── RECORDS FOR THIS TASK ──

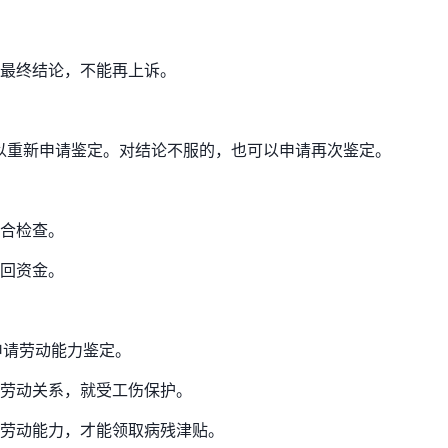
是最终结论，不能再上诉。
以重新申请鉴定。对结论不服的，也可以申请再次鉴定。
合检查。
回资金。
申请劳动能力鉴定。
劳动关系，就受工伤保护。
劳动能力，才能领取病残津贴。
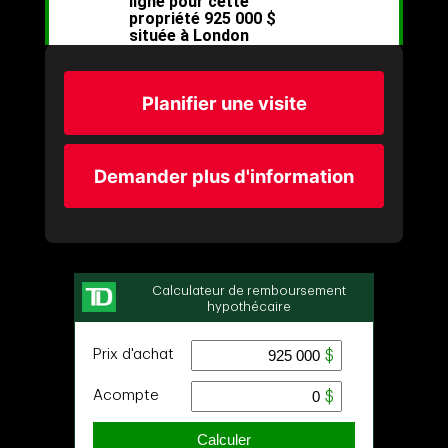
Planifier une visite
Demander plus d'information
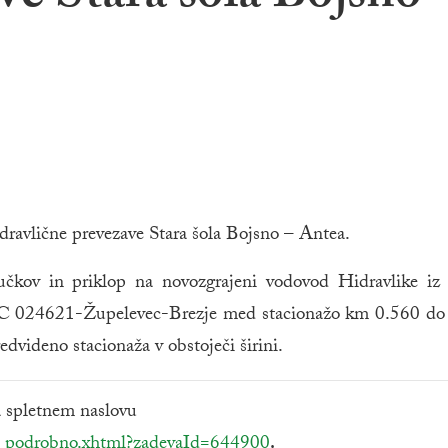
dravlične prevezave Stara šola Bojsno – Antea.
učkov in priklop na novozgrajeni vodovod Hidravlike iz 
ču LC 024621-Župelevec-Brezje med stacionažo km 0.560 d
edvideno stacionaža v obstoječi širini.
 spletnem naslovu
Zunanja povezava na
nc_podrobno.xhtml?zadevaId=644900
.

───

TASK PROMPT – Copy exactly the lines from the one containing "Planifier une visite" through the final line of the records above, both included, and leave out any pictures.

WRITTEN ANSWER –
Planifier une visite
Demander plus d'information
dravlične prevezave Stara šola Bojsno – Antea.
učkov in priklop na novozgrajeni vodovod Hidravlike iz 
ču LC 024621-Župelevec-Brezje med stacionažo km 0.560 d
edvideno stacionaža v obstoječi širini.
 spletnem naslovu
Zunanja povezava na
nc_podrobno.xhtml?zadevaId=644900
.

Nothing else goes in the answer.